Collected data
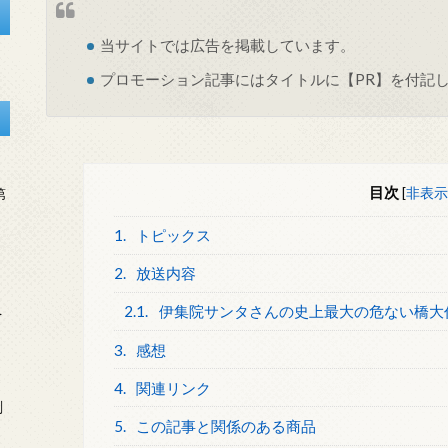
当サイトでは
広告
を掲載しています。
プロモーション記事にはタイトルに【PR】を付記
目次
[
非表示
第
1.
トピックス
2.
放送内容
2.1.
伊集院サンタさんの史上最大の危ない橋大
を
3.
感想
4.
関連リンク
刻
5.
この記事と関係のある商品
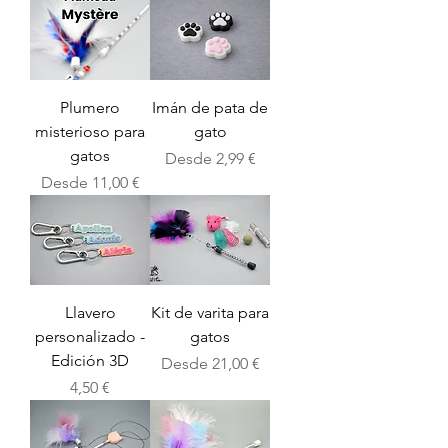
Plumero
Imán de pata de
misterioso para
gato
gatos
Precio de oferta
Desde
2,99 €
Precio de oferta
Desde
11,00 €
Llavero
Kit de varita para
personalizado -
gatos
Edición 3D
Precio de oferta
Desde
21,00 €
Precio
4,50 €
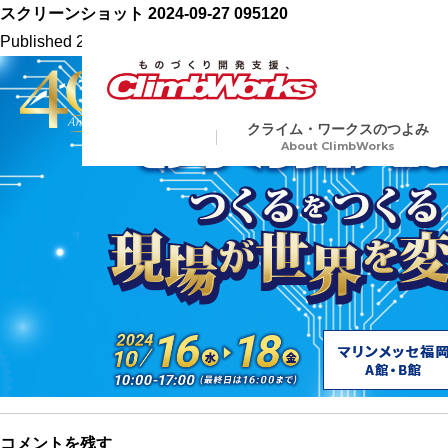
スクリーンショット 2024-09-27 095120
Published
2024.9.27
at
649 × 341
in
マリンメッセ福岡で開催『モノ
クライム・ワークスのつよみ
About ClimbWorks
試作・開発・量産総合支援
金属
Precision Machining
切削加工から各種表面処理、
ア加工や電子ビーム溶接など
業界トップクラスの短納期
複数工程を要する製品にも一
生産で対応
コメントを残す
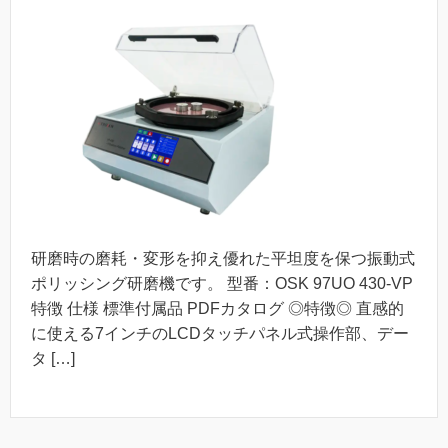
研磨時の磨耗・変形を抑え優れた平坦度を保つ振動式
ポリッシング研磨機です。 型番：OSK 97UO 430-VP
特徴 仕様 標準付属品 PDFカタログ ◎特徴◎ 直感的
に使える7インチのLCDタッチパネル式操作部、デー
タ […]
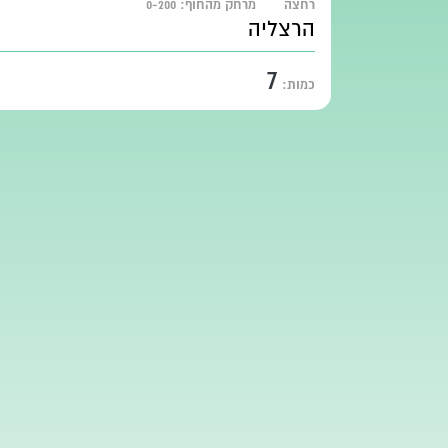
רחצה
מרחק מהחוף:
0-200
הרצליה
7
כמות:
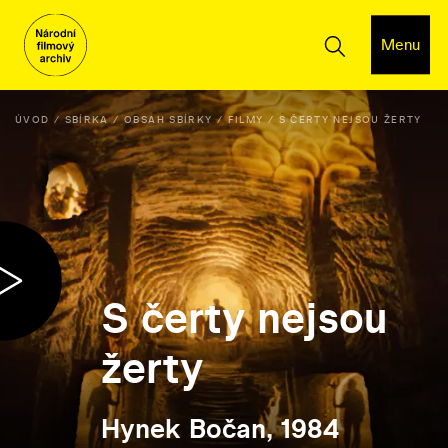
Menu
ÚVOD
SBÍRKA
OBSAH SBÍRKY
FILMY
S ČERTY NEJSOU ŽERTY
S čerty nejsou
žerty
Hynek Bočan, 1984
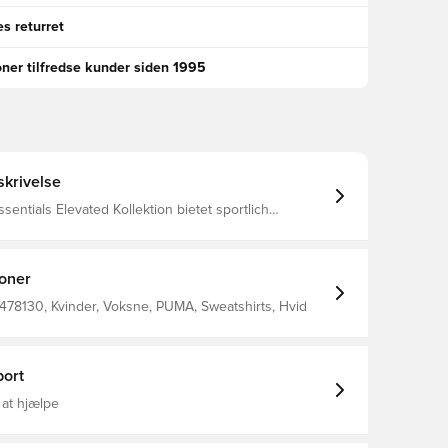
s returret
oner tilfredse kunder siden 1995
krivelse
entials Elevated Kollektion bietet sportlich
Details und einen mühelosen Alltagsstyle für
omfort. Dieses Sweatshirt im entspannten Look
ühelos mit einer Trainingshose oder Jeans
laxed
ioner
r Schnitt Ausschnitt: Rundhalsausschnitt
l: French Terry Kurze Ärmel
478130, Kvinder, Voksne, PUMA, Sweatshirts, Hvid
ort
 at hjælpe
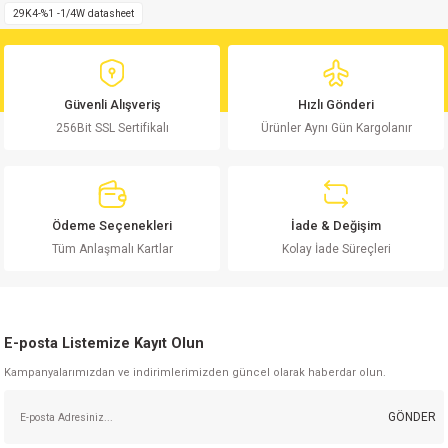
29K4-%1 -1/4W datasheet
Ürün resmi kalitesiz, bozuk veya görüntülenemiyor.
Ürün açıklamasında eksik bilgiler bulunuyor.
Ürün bilgilerinde hatalar bulunuyor.
Güvenli Alışveriş
Hızlı Gönderi
Ürün fiyatı diğer sitelerden daha pahalı.
256Bit SSL Sertifikalı
Ürünler Aynı Gün Kargolanır
Bu ürüne benzer farklı alternatifler olmalı.
Ödeme Seçenekleri
İade & Değişim
Tüm Anlaşmalı Kartlar
Kolay İade Süreçleri
Gönder
E-posta Listemize Kayıt Olun
Kampanyalarımızdan ve indirimlerimizden güncel olarak haberdar olun.
GÖNDER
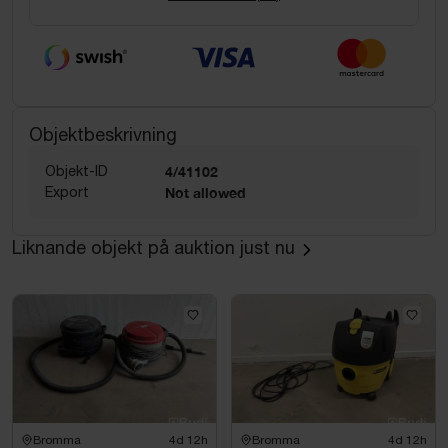
Objektbeskrivning
Objekt-ID
4/41102
Export
Not allowed
Liknande objekt på auktion just nu
Bromma
4d 12h
Bromma
4d 12h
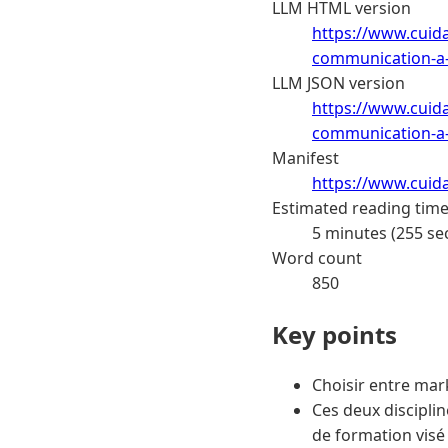
LLM HTML version
https://www.cuida
communication-a-p
LLM JSON version
https://www.cuida
communication-a-p
Manifest
https://www.cuid
Estimated reading tim
5 minutes (255 se
Word count
850
Key points
Choisir entre mar
Ces deux disciplin
de formation visé e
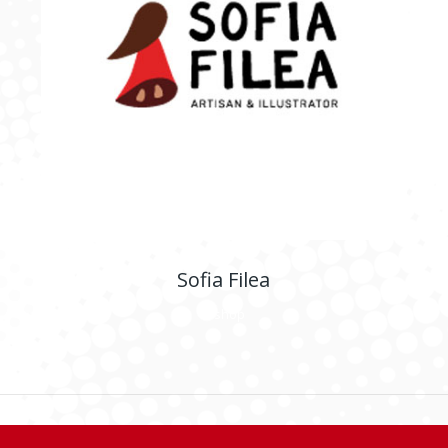
Sofia Filea
E-shop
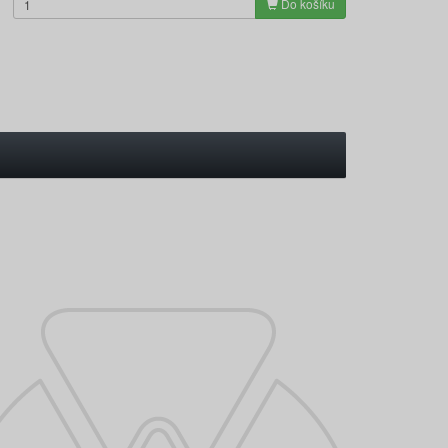
Do košíku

◆ Assigned task
A word-for-word copy of the lines from the one containing "Not allowed" through the last line of the records is what is wanted, without pictures and without any other line.

◆ Answer
Not allowed
Liknande objekt på auktion just nu
Bromma
4d 12h
Bromma
4d 12h
LLM HTML version
https://www.cuida
communication-a-p
LLM JSON version
https://www.cuida
communication-a-p
Manifest
https://www.cuid
Estimated reading tim
5 minutes (255 se
Word count
850
Key points
Choisir entre mar
Ces deux disciplin
de formation visé e
Sofia Filea
E-shop
Do košíku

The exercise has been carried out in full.